You’ve bled and suffered for years to get where you are. Every minute, every breath, and every action was in service of you crossing the finish line before anyone else.

The gun goes off. All you see is a lane and a destination. You pull ahead. You stay ahead. No one can compete with how much you’ve prepared and trained. You arrive at the finish line, but before you cross it, you stop. In front of the world, you look down at the line, and say to yourself:

“No. It shouldn’t be me.”

You walk away. A stampede rushes by you. Your family weeps. Your country weeps. And the world is a little worse off because you didn’t allow yourself to succeed. Here are the three reasons that you don’t feel worthy of success:


1. You Feel Like Your Success Harms Other People

I used to believe that my success would humiliate other people.
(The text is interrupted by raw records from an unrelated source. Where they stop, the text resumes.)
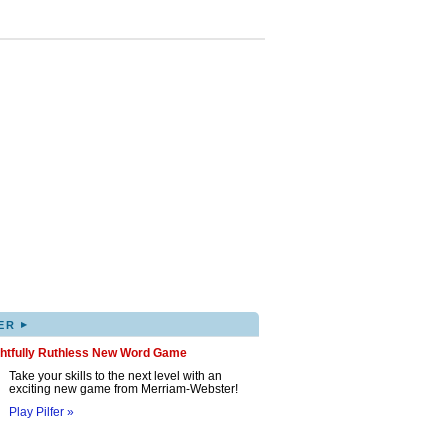
▸
ER
ghtfully Ruthless New Word Game
Take your skills to the next level with an
exciting new game from Merriam-Webster!
Play Pilfer »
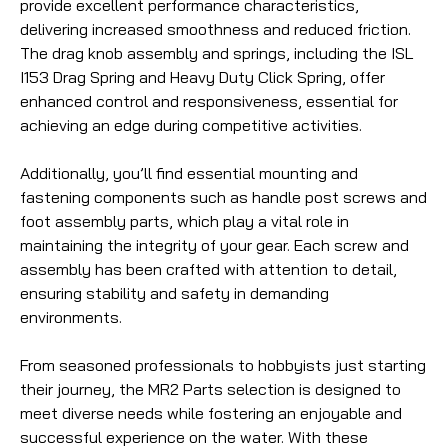
provide excellent performance characteristics,
delivering increased smoothness and reduced friction.
The drag knob assembly and springs, including the ISL
I153 Drag Spring and Heavy Duty Click Spring, offer
enhanced control and responsiveness, essential for
achieving an edge during competitive activities.
Additionally, you’ll find essential mounting and
fastening components such as handle post screws and
foot assembly parts, which play a vital role in
maintaining the integrity of your gear. Each screw and
assembly has been crafted with attention to detail,
ensuring stability and safety in demanding
environments.
From seasoned professionals to hobbyists just starting
their journey, the MR2 Parts selection is designed to
meet diverse needs while fostering an enjoyable and
successful experience on the water. With these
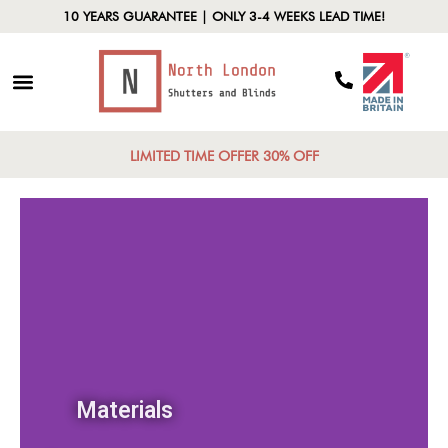
10 YEARS GUARANTEE | ONLY 3-4 WEEKS LEAD TIME!
LIMITED TIME OFFER 30% OFF
Materials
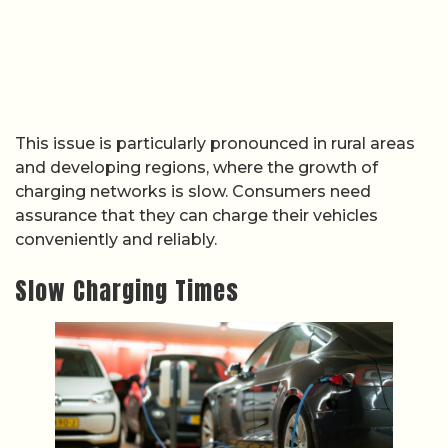
This issue is particularly pronounced in rural areas
and developing regions, where the growth of
charging networks is slow. Consumers need
assurance that they can charge their vehicles
conveniently and reliably.
Slow Charging Times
If I did something well, that meant someone else would have to feel inadequate, and there would be less success to go around. It wouldn’t be fair if achieved something and others still had to suffer. I didn’t want to succeed unless everyone else got to succeed too.
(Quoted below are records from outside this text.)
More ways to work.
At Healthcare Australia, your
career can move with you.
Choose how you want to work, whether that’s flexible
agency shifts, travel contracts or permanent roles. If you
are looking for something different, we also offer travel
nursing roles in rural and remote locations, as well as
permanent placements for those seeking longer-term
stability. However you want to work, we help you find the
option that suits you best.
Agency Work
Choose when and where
This is a tragic and deranged way of thinking.

Life isn’t fair. We all have different definitions of fairness like we have different definitions of failure and success. Happiness is not a zero-sum game.

Your wins are yours. If someone doesn’t like your success and starts talking about fairness, maybe they should check themselves before criticizing you.
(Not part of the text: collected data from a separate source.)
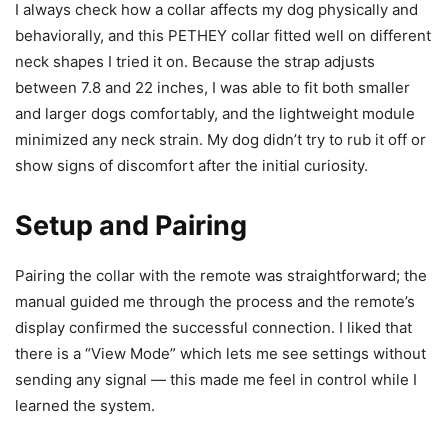
I always check how a collar affects my dog physically and
behaviorally, and this PETHEY collar fitted well on different
neck shapes I tried it on. Because the strap adjusts
between 7.8 and 22 inches, I was able to fit both smaller
and larger dogs comfortably, and the lightweight module
minimized any neck strain. My dog didn’t try to rub it off or
show signs of discomfort after the initial curiosity.
Setup and Pairing
Pairing the collar with the remote was straightforward; the
manual guided me through the process and the remote’s
display confirmed the successful connection. I liked that
there is a “View Mode” which lets me see settings without
sending any signal — this made me feel in control while I
learned the system.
Your success could serve as an inspiration for what is possible. Someone who isn’t bitter and insecure will see your success as something to aspire to. When you win, the people who love you win too. And if you want to bring it to a grander scale, when good people win, the world is a better place.


2. You Feel Like You Haven’t Earned Success

Success is always sweeter when it’s earned. No arguing that.

But should a person have to earn their right to be successful? Don’t we all fundamentally deserve a chance? Some of the most hardworking, virtuous, well-meaning people are the ones who feel the least worthy of success.

Their bar for deservedness is always just above their heads. They think, “The harder I work, the more deserving I must be, right?”

Yes, but not necessarily. You could be an intensely hard worker and still treat people like garbage. Do you deserve success then? How do you define “deserving”? If you’re constantly chasing achievement to one day be worthy of achievement, then you’ve doomed yourself.

“If my aim is to prove I am ‘enough,’ the project goes on to infinity-because the battle was already lost on the day I conceded the issue was debatable.” nathaniel branden

For your own sake, you should earn success. Otherwise, it will feel cheated. But if you can’t accept yourself, success will never feel earned. Nothing is earned when you’re never enough.

This is why perfectionists are never happy. You try to be perfect to compensate for a wounded sense of self, hoping the world will love you for your perfection.

Your accomplishments are a way of begging others to tell you you’re ok. Achievement becomes something you do not to satisfy your own soul, but to fill a gap.

Figuring out what you’re worth is something you need to do on your own. That brings us to the biggest reason you don’t feel worthy of success.


3. You Don’t Care About Yourself

No child is born believing that they don’t deserve happiness. Life convinces them.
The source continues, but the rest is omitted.